• [ASSIGNMENT]: Show all the lines in the data below that include the word "Petrol".

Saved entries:
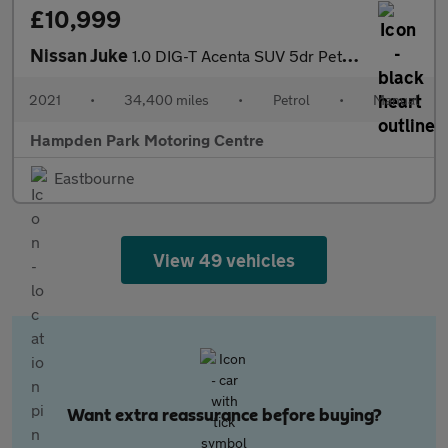
£10,999
Nissan Juke
1.0 DIG-T Acenta SUV 5dr Petrol Manual Euro 6 (s/s) (114 ps)
2021
•
34,400 miles
•
Petrol
•
Manual
Hampden Park Motoring Centre
Eastbourne
View 49 vehicles
Want extra reassurance before buying?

• [TASK RESULT]:
1.0 DIG-T Acenta SUV 5dr Petrol Manual Euro 6 (s/s) (114 ps)
Petrol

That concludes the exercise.